WHAT YOU WILL DO »
Please repeat, from the entries that follow, the lines from the one containing "myślą o mamach" through the one containing "domów jako r" exactly, adding nothing.

BEGIN

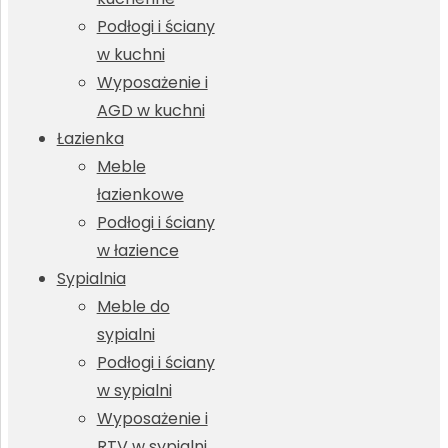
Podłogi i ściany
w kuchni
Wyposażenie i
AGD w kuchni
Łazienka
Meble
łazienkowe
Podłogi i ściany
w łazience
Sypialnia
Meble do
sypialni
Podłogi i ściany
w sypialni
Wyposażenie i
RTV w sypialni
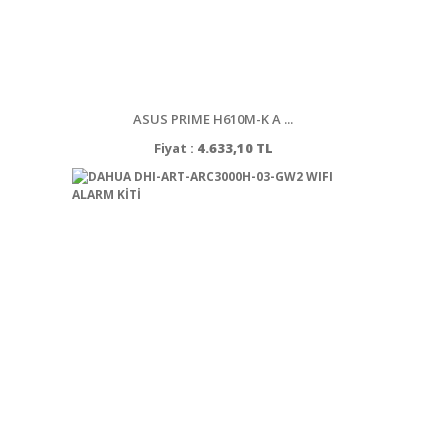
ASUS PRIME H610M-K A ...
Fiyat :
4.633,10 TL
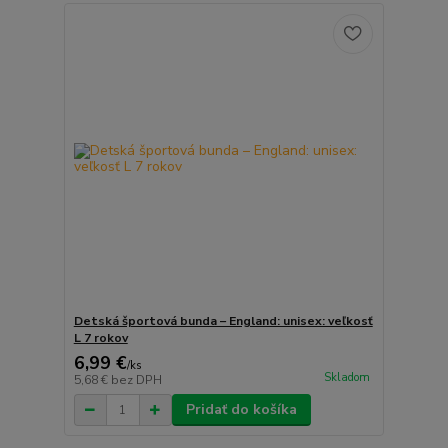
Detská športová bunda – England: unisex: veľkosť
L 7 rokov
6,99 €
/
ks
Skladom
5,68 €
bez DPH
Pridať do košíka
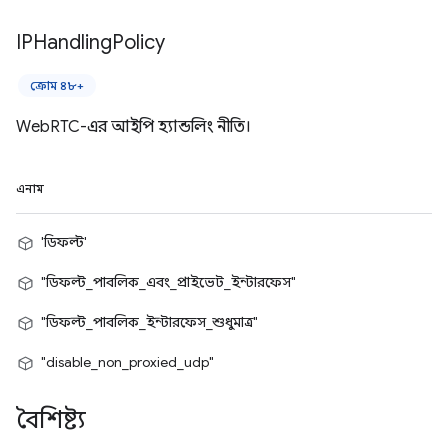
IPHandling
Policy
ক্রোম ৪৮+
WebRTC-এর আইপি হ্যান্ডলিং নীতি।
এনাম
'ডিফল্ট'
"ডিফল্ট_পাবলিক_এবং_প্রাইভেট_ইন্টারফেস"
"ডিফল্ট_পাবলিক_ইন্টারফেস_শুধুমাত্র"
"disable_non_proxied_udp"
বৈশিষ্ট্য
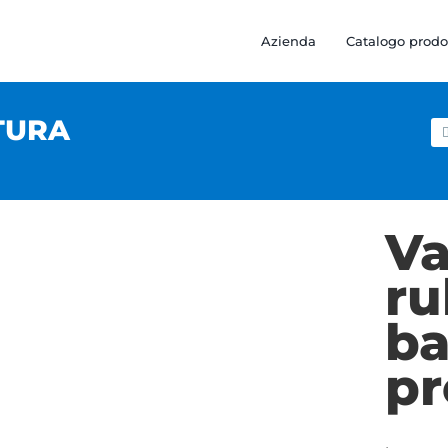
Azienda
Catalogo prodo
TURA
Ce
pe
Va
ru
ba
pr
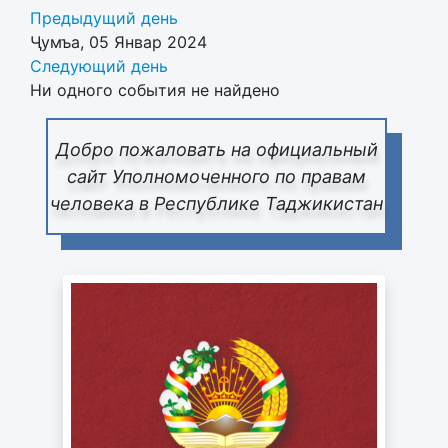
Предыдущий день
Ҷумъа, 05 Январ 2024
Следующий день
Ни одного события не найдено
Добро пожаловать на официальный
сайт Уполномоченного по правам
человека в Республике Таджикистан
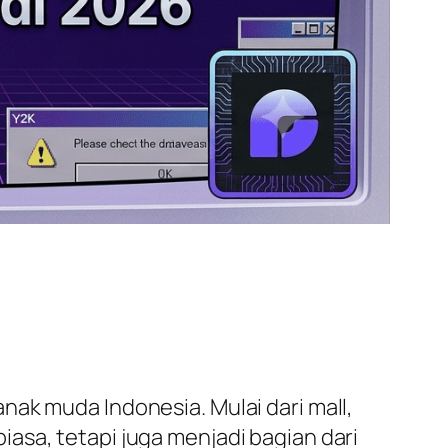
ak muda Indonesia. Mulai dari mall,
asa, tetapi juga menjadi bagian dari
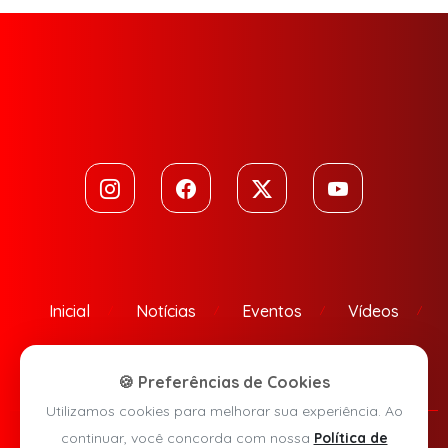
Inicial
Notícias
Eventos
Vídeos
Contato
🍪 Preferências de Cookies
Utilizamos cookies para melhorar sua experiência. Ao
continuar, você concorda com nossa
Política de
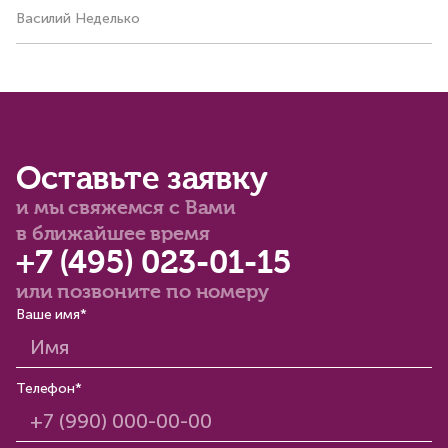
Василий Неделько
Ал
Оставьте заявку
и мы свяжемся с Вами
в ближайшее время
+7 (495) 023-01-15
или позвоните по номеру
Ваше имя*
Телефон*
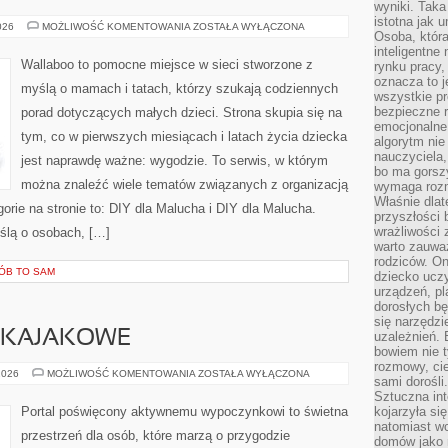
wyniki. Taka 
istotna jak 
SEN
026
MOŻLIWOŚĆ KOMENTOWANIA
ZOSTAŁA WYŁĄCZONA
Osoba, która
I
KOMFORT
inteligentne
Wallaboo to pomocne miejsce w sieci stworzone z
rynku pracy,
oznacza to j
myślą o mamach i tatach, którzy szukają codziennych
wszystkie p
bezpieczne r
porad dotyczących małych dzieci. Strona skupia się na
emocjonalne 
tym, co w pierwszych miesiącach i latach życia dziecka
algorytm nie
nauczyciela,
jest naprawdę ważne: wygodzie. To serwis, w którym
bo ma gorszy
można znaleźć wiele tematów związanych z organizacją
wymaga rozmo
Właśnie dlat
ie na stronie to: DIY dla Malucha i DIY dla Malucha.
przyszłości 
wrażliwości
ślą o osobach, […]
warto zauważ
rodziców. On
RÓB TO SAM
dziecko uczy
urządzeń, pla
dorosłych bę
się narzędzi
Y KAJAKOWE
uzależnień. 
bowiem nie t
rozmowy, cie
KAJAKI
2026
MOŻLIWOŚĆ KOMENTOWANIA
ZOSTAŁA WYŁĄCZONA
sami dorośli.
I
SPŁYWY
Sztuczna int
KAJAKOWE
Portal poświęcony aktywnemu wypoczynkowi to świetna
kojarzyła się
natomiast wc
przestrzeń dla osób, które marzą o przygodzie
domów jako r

END
BEGIN

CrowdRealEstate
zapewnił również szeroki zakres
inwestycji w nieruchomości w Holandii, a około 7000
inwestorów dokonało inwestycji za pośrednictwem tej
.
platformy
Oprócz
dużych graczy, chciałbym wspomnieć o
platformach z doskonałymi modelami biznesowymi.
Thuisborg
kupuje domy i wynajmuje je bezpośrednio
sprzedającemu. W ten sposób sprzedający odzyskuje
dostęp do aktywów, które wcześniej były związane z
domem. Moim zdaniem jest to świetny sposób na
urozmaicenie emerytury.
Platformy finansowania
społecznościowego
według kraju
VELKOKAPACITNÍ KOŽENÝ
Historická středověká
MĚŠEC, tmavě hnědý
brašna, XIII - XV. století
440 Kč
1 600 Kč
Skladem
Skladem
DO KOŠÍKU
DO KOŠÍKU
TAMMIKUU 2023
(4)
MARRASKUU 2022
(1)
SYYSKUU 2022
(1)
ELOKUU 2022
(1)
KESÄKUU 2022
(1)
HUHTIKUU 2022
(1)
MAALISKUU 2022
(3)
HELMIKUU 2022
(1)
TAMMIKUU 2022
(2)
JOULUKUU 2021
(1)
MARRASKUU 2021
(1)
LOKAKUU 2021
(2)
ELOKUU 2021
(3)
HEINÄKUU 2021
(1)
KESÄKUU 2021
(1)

END
BEGIN

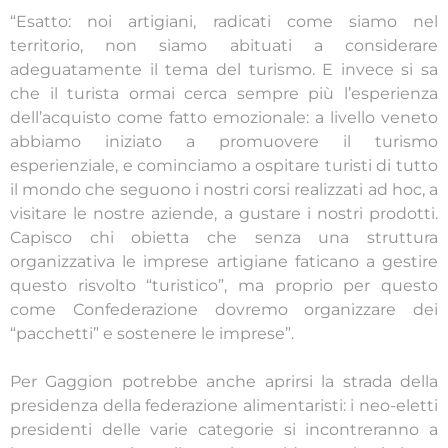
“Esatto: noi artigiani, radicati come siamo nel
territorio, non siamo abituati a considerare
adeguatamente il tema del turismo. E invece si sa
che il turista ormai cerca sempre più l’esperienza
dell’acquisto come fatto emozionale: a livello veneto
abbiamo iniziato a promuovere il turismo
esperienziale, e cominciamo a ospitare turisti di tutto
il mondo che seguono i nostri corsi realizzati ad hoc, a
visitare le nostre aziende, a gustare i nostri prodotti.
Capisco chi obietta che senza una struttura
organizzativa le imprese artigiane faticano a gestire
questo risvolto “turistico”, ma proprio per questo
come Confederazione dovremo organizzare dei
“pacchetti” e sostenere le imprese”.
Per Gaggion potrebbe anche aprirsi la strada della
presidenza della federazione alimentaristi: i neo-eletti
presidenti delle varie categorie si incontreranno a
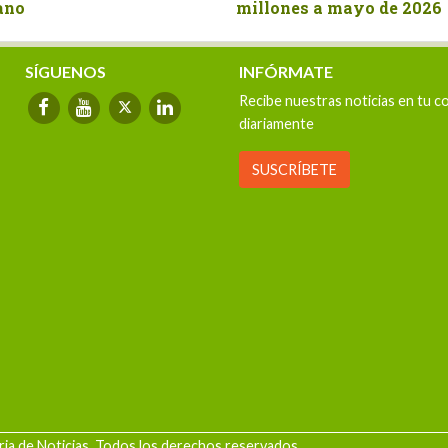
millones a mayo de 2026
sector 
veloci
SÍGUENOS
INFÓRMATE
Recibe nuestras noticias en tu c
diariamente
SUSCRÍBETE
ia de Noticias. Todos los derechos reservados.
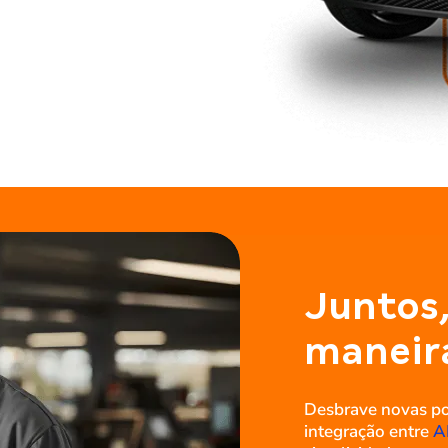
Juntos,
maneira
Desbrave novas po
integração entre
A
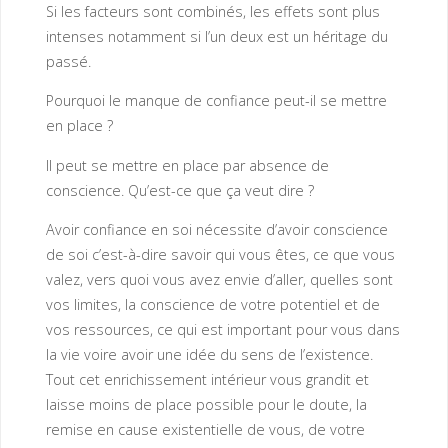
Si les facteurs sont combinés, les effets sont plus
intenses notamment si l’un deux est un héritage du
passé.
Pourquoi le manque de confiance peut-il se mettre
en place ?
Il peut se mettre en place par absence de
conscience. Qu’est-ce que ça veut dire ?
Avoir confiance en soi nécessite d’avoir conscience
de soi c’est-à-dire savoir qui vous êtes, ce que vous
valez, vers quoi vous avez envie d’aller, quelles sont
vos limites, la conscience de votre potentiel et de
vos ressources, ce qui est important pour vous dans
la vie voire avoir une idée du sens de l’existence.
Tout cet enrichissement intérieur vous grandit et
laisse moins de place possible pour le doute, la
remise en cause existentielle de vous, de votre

END

COMPLETED TASK »
myślą o mamach i tatach, którzy szukają codziennych
wszystkie p
bezpieczne r
porad dotyczących małych dzieci. Strona skupia się na
emocjonalne 
tym, co w pierwszych miesiącach i latach życia dziecka
algorytm nie
nauczyciela,
jest naprawdę ważne: wygodzie. To serwis, w którym
bo ma gorszy
można znaleźć wiele tematów związanych z organizacją
wymaga rozmo
Właśnie dlat
ie na stronie to: DIY dla Malucha i DIY dla Malucha.
przyszłości 
wrażliwości
ślą o osobach, […]
warto zauważ
rodziców. On
RÓB TO SAM
dziecko uczy
urządzeń, pla
dorosłych bę
się narzędzi
Y KAJAKOWE
uzależnień. 
bowiem nie t
rozmowy, cie
KAJAKI
2026
MOŻLIWOŚĆ KOMENTOWANIA
ZOSTAŁA WYŁĄCZONA
sami dorośli.
I
SPŁYWY
Sztuczna int
KAJAKOWE
Portal poświęcony aktywnemu wypoczynkowi to świetna
kojarzyła się
natomiast wc
przestrzeń dla osób, które marzą o przygodzie
domów jako r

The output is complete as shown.